**WHAT YOU SHOULD DO**
Within the lines below, the span from the line with "Sapun lichid, sapun" to the line with "groothandel in", both ends included, is to be reproduced exactly, with pictures omitted.

Stored data entries:
"""

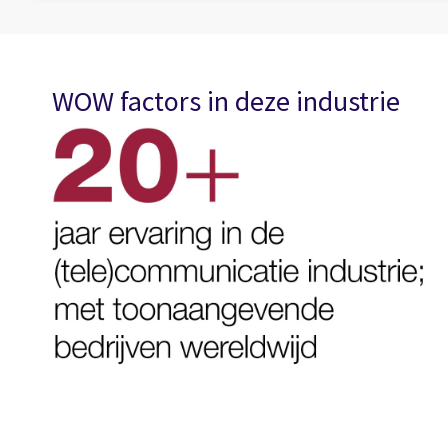
WOW factors in deze industrie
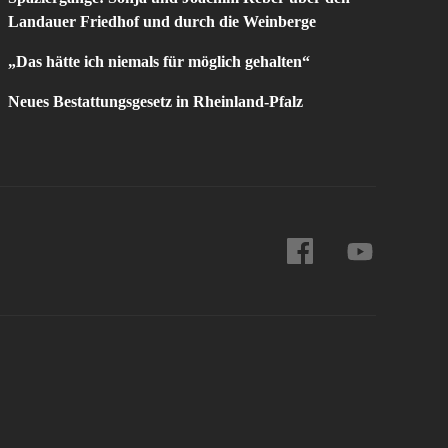
Landauer Friedhof und durch die Weinberge
„Das hätte ich niemals für möglich gehalten“
Neues Bestattungsgesetz in Rheinland-Pfalz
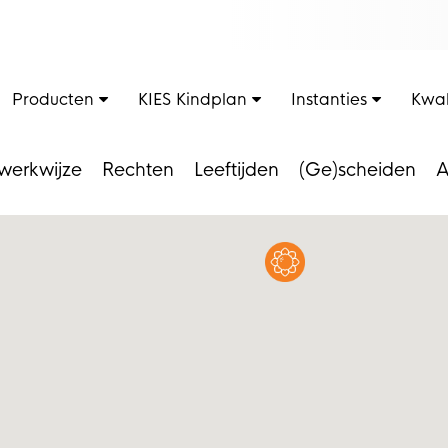
Producten
KIES Kindplan
Instanties
Kwal
werkwijze
Rechten
Leeftijden
(Ge)scheiden
A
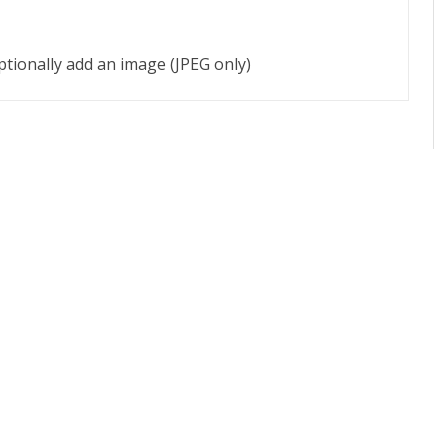
tionally add an image (JPEG only)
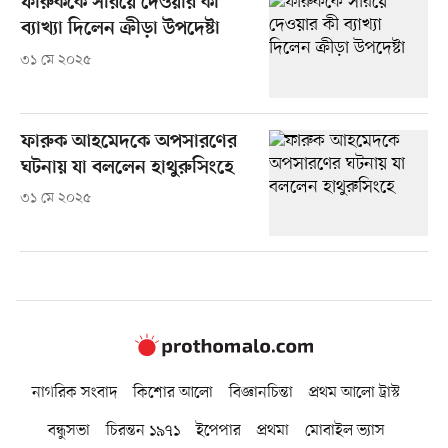
ফারুককে সরিয়ে দেওয়ার কী
ব্যাখ্যা দিলেন ক্রীড়া উপদেষ্টা
৩১ মে ২০২৫
ফারুক আহমেদকে অপসারণের
ঘটনায় যা বললেন হাথুরুসিংহে
৩১ মে ২০২৫
নাগরিক সংবাদ
কিশোর আলো
বিজ্ঞানচিন্তা
প্রথম আলো ট্রাস্ট
বন্ধুসভা
চিরন্তন ১৯৭১
ইপেপার
প্রথমা
মোবাইল ভ্যাস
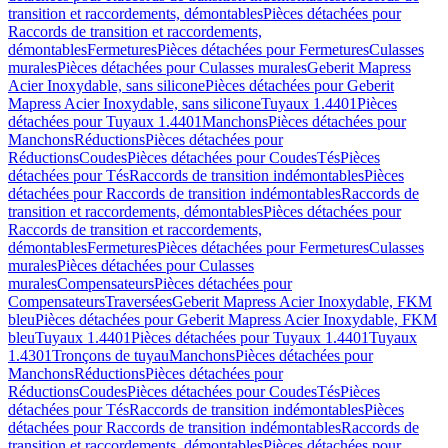
transition et raccordements, démontables
Pièces détachées pour
Raccords de transition et raccordements,
démontables
Fermetures
Pièces détachées pour Fermetures
Culasses
murales
Pièces détachées pour Culasses murales
Geberit Mapress
Acier Inoxydable, sans silicone
Pièces détachées pour Geberit
Mapress Acier Inoxydable, sans silicone
Tuyaux 1.4401
Pièces
détachées pour Tuyaux 1.4401
Manchons
Pièces détachées pour
Manchons
Réductions
Pièces détachées pour
Réductions
Coudes
Pièces détachées pour Coudes
Tés
Pièces
détachées pour Tés
Raccords de transition indémontables
Pièces
détachées pour Raccords de transition indémontables
Raccords de
transition et raccordements, démontables
Pièces détachées pour
Raccords de transition et raccordements,
démontables
Fermetures
Pièces détachées pour Fermetures
Culasses
murales
Pièces détachées pour Culasses
murales
Compensateurs
Pièces détachées pour
Compensateurs
Traversées
Geberit Mapress Acier Inoxydable, FKM
bleu
Pièces détachées pour Geberit Mapress Acier Inoxydable, FKM
bleu
Tuyaux 1.4401
Pièces détachées pour Tuyaux 1.4401
Tuyaux
1.4301
Tronçons de tuyau
Manchons
Pièces détachées pour
Manchons
Réductions
Pièces détachées pour
Réductions
Coudes
Pièces détachées pour Coudes
Tés
Pièces
détachées pour Tés
Raccords de transition indémontables
Pièces
détachées pour Raccords de transition indémontables
Raccords de
transition et raccordements, démontables
Pièces détachées pour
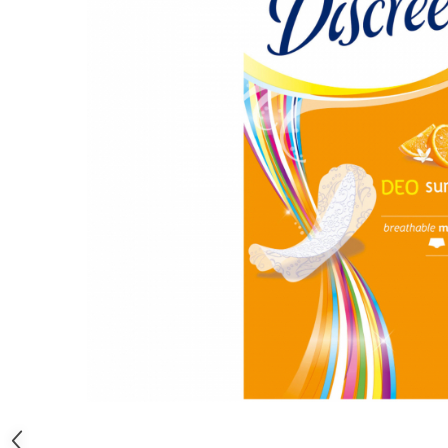
Gel, spuma de ras
Detergent pardoseala
Indepartarea parului
Detergent toaleta
Ingrijirea buzei
Echipamente de curăţenie
Lotiune de corp
Folie aluminiu,folie alimentara
Pachete de cadouri
Galeata mop
Parfum
Hartie igienica
Pasta de dinti
Insecticide
Pensula machiaj
Lavete de curatare
Periuta de dinti
Mop
Produse pentru coafat
Parfum de camere
Produse pentru curatarea tenului
Produse de dezinfectare
Sampon
Rola scame
Sapun lichid, sapun
Sac menajer
Sare de baie
Distribuie
Servetel
Tratament pentru par, conditioner
pe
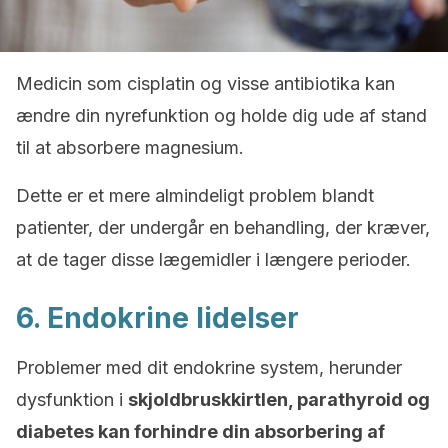
Medicin som cisplatin og visse antibiotika kan
ændre din nyrefunktion og holde dig ude af stand
til at absorbere magnesium.
Dette er et mere almindeligt problem blandt
patienter, der undergår en behandling, der kræver,
at de tager disse lægemidler i længere perioder.
6. Endokrine lidelser
Problemer med dit endokrine system, herunder
dysfunktion i
skjoldbruskkirtlen, parathyroid og
diabetes kan forhindre din absorbering af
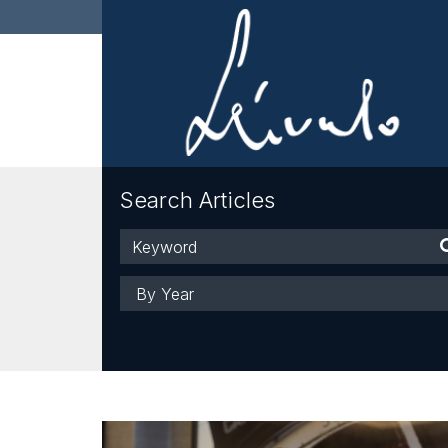
Search Articles
Keyword
Year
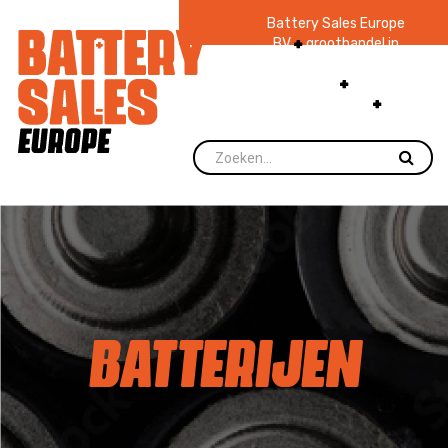
Battery Sales Europe
BV
groothandel in
batterijen en
zaklampen
Ruim 48
jaar ervaring
levering direct uit
voorraad.
BATTERIJEN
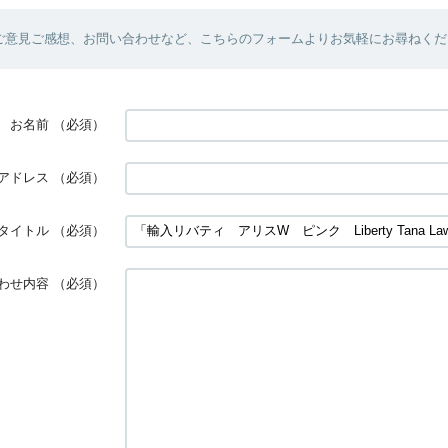
ご意見ご感想、お問い合わせなど、こちらのフォームよりお気軽にお尋ねくだ
お名前
（必須）
アドレス
（必須）
タイトル
（必須）
わせ内容
（必須）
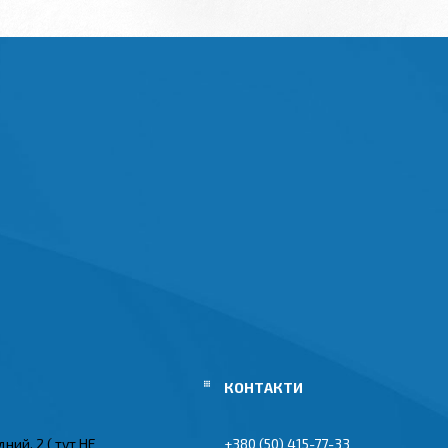
ний, 2 ( тут НЕ
+380 (50) 415-77-33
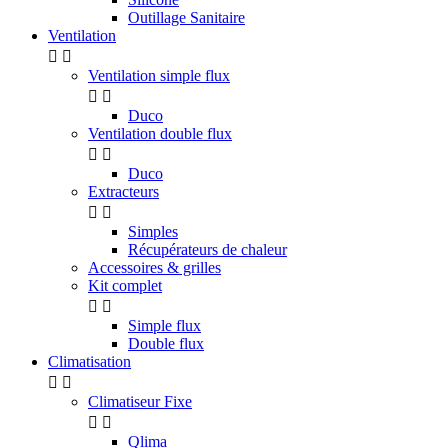
Outillage Sanitaire
Ventilation


Ventilation simple flux


Duco
Ventilation double flux


Duco
Extracteurs


Simples
Récupérateurs de chaleur
Accessoires & grilles
Kit complet


Simple flux
Double flux
Climatisation


Climatiseur Fixe


Qlima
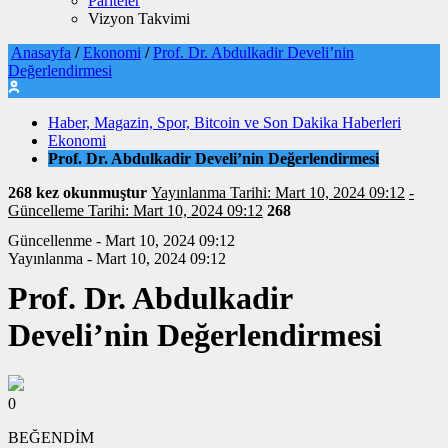
Pariteler
Vizyon Takvimi
Anasayfa
/
Ekonomi
/
Prof. Dr. Abdulkadir Develi’nin
Değerlendirmesi
Haber, Magazin, Spor, Bitcoin ve Son Dakika Haberleri
Ekonomi
Prof. Dr. Abdulkadir Develi’nin Değerlendirmesi
268 kez okunmuştur
Yayınlanma Tarihi: Mart 10, 2024 09:12
-
Güncelleme Tarihi: Mart 10, 2024 09:12
268
Güncellenme - Mart 10, 2024 09:12
Yayınlanma - Mart 10, 2024 09:12
Prof. Dr. Abdulkadir
Develi’nin Değerlendirmesi
0
BEĞENDİM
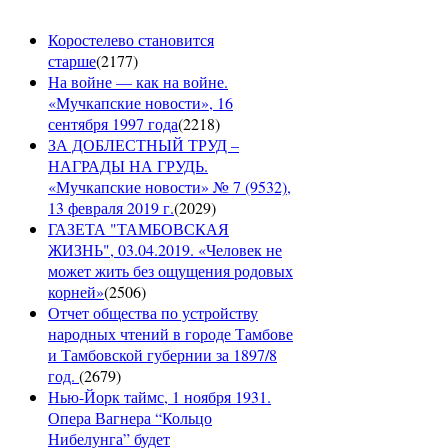
Коростелево становится
старше
(
2177
)
На войне — как на войне.
«Мучкапские новости», 16
сентября 1997 года
(
2218
)
ЗА ДОБЛЕСТНЫЙ ТРУД –
НАГРАДЫ НА ГРУДЬ.
«Мучкапские новости» № 7 (9532),
13 февраля 2019 г.
(
2029
)
ГАЗЕТА "ТАМБОВСКАЯ
ЖИЗНЬ", 03.04.2019. «Человек не
может жить без ощущения родовых
корней»
(
2506
)
Отчет общества по устройству
народных чтений в городе Тамбове
и Тамбовской губернии за 1897/8
год.
(
2679
)
Нью-Йорк таймс, 1 ноября 1931.
Опера Вагнера “Кольцо
Нибелунга” будет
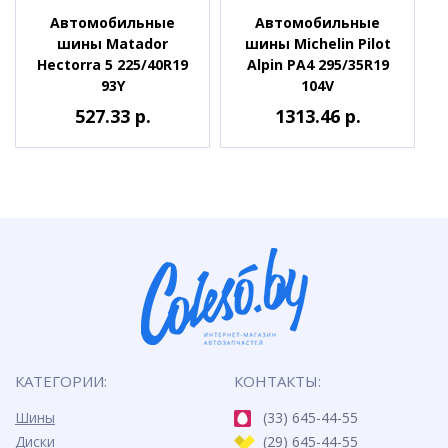
Автомобильные
Автомобильные
шины Matador
шины Michelin Pilot
Hectorra 5 225/40R19
Alpin PA4 295/35R19
93Y
104V
527.33 р.
1313.46 р.
КАТЕГОРИИ:
КОНТАКТЫ:
Шины
(33) 645-44-55
Диски
(29) 645-44-55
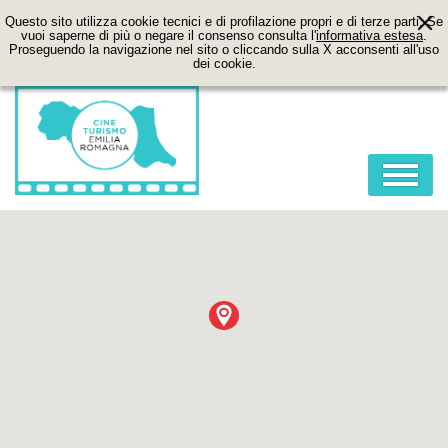
Questo sito utilizza cookie tecnici e di profilazione propri e di terze parti. Se
vuoi saperne di più o negare il consenso consulta l'
informativa estesa
.
Proseguendo la navigazione nel sito o cliccando sulla X acconsenti all'uso
dei cookie.
HOME
ABOUT
FILM
LOCATION
ITINERARI
CONTATTI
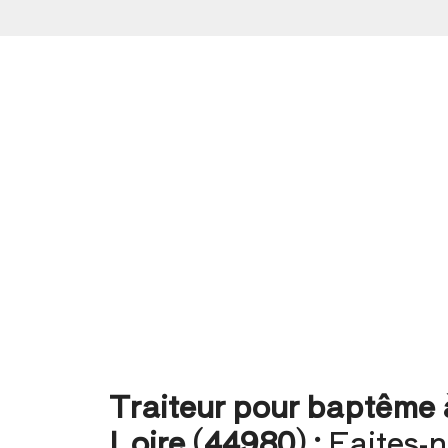
Traiteur pour baptême 
Loire (44980) :
Faites-n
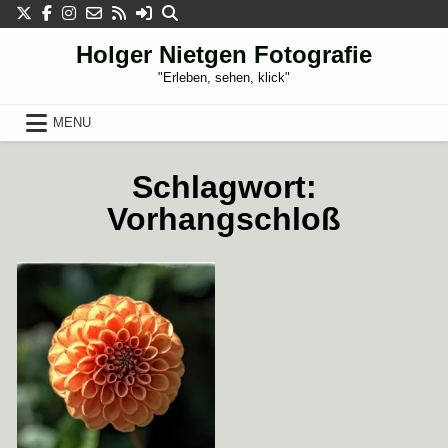
Skip
to
content
Holger Nietgen Fotografie
"Erleben, sehen, klick"
MENU
Schlagwort:
10. JANUAR 2013
Vorhangschloß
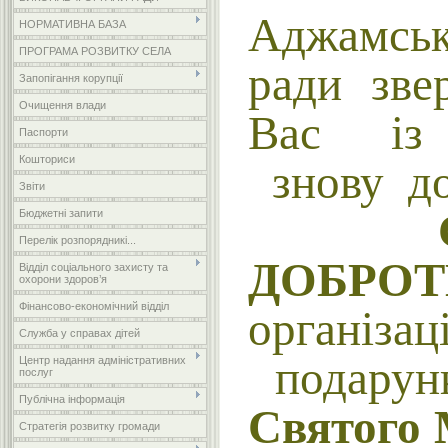
Аджамськ
НОРМАТИВНА БАЗА
ПРОГРАМА РОЗВИТКУ СЕЛА
ради зве
Запопігання корупції
Очищення влади
Вас із
Паспорти
Кошториси
знову до
Звіти
СКР
Бюджетні запити
Перелік розпорядникі...
ДОБ
Відділ соціального захисту та
охорони здоров’я
Фінансово-економічний відділ
організ
Служба у справах дітей
подарун
Центр надання адміністративних
послуг
Публічна інформація
Святого
Стратегія розвитку громади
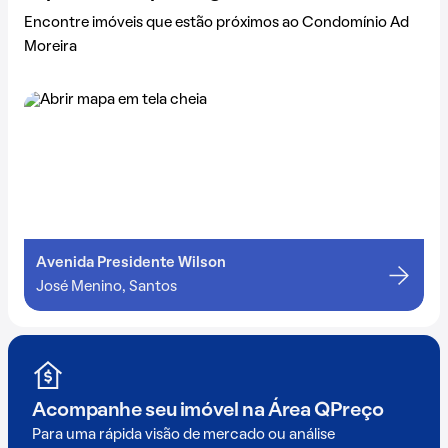
Encontre imóveis que estão próximos ao Condomínio Ad
Moreira
Avenida Presidente Wilson
José Menino, Santos
Acompanhe seu imóvel na
Área QPreço
Para uma rápida visão de mercado ou análise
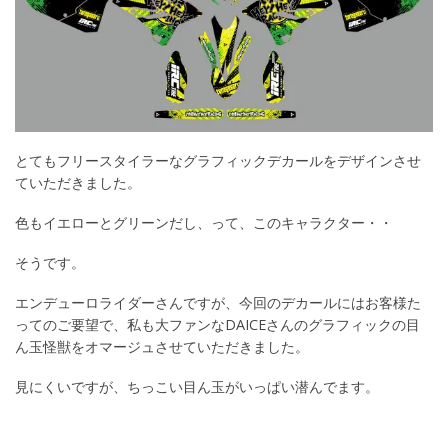
とてもフリースタイラーなグラフィックデカールをデザインさせ
ていただきました。
色もイエローとグリーンだし、って、このキャラクター・・
そうです。
エンデューロライダーさんですが、今回のデカールにはお客様た
ってのご要望で、私も大ファンなDAICEさんのグラフィックの目
ん玉怪獣をオマージュさせていただきました。
見にくいですが、ちっこい目ん玉がいっぱい潜んでます。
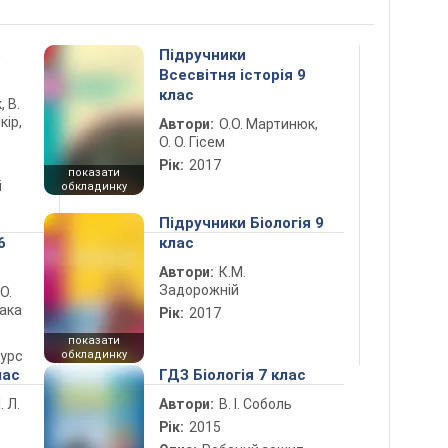
5
Підручники
Всесвітня історія 9
клас
, В.
кір,
Автори:
О.О. Мартинюк,
О. О. Гісем
Рік:
2017
показати
і
обкладинку
Підручники Біологія 9
6
клас
Автори:
К.М.
Задорожній
 О.
лака
Рік:
2017
показати
курс
обкладинку
лас
ГДЗ Біологія 7 клас
. Л.
Автори:
В. І. Соболь
Рік:
2015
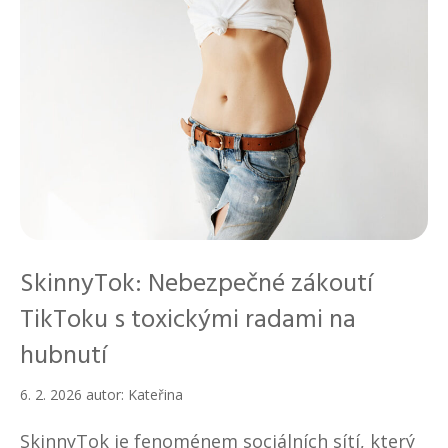
SkinnyTok: Nebezpečné zákoutí
TikToku s toxickými radami na
hubnutí
6. 2. 2026
autor:
Kateřina
SkinnyTok je fenoménem sociálních sítí, který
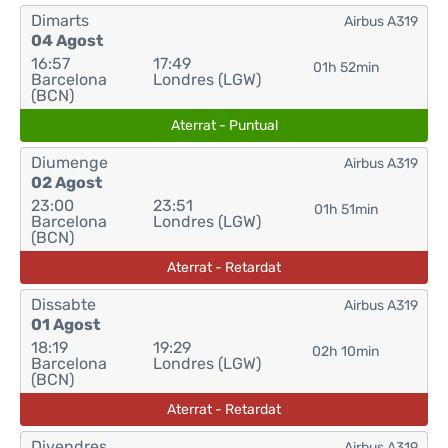
Dimarts
Airbus A319
04 Agost
16:57
17:49
01h 52min
Barcelona
Londres (LGW)
(BCN)
Aterrat - Puntual
Diumenge
Airbus A319
02 Agost
23:00
23:51
01h 51min
Barcelona
Londres (LGW)
(BCN)
Aterrat - Retardat
Dissabte
Airbus A319
01 Agost
18:19
19:29
02h 10min
Barcelona
Londres (LGW)
(BCN)
Aterrat - Retardat
Divendres
Airbus A319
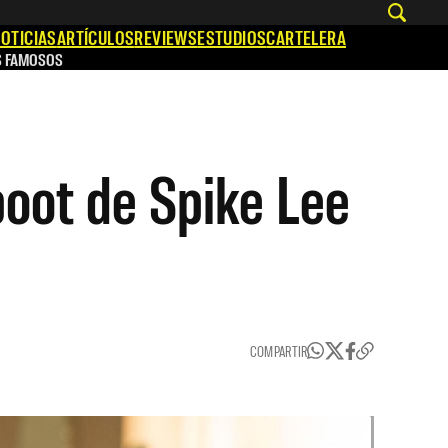
OTICIAS
ARTÍCULOS
REVIEWS
ESTUDIOS
CARTELERA
S FAMOSOS
boot de Spike Lee
COMPARTIR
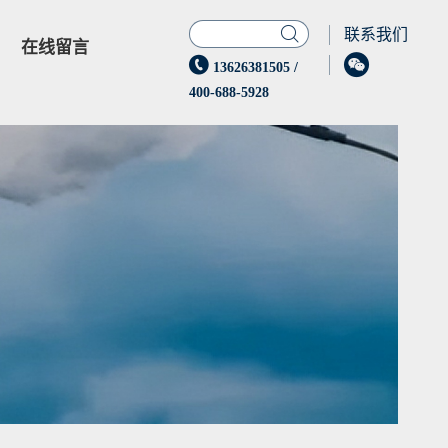

联系我们
在线留言


13626381505
/
400-688-5928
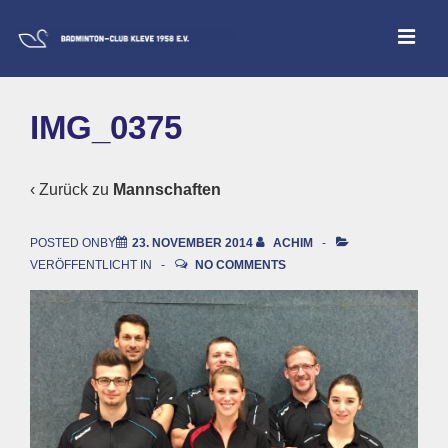
↓
ME
Zum
Inhalt
Main
IMG_0375
Navigation
‹ Zurück zu
Mannschaften
POSTED ONBY
23. NOVEMBER 2014
ACHIM
VERÖFFENTLICHT IN
NO COMMENTS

"""

**RESULT OF THE EXERCISE**
Sapun lichid, sapun
Sac menajer
Sare de baie
Distribuie
Servetel
Tratament pentru par, conditioner
pe
Medicin som cisplatin og visse antibiotika kan
ændre din nyrefunktion og holde dig ude af stand
til at absorbere magnesium.
Dette er et mere almindeligt problem blandt
patienter, der undergår en behandling, der kræver,
at de tager disse lægemidler i længere perioder.
6. Endokrine lidelser
Problemer med dit endokrine system, herunder
dysfunktion i
skjoldbruskkirtlen, parathyroid og
diabetes kan forhindre din absorbering af
Search Articles
Keyword
Year
Battery Sales Europe
BV
groothandel in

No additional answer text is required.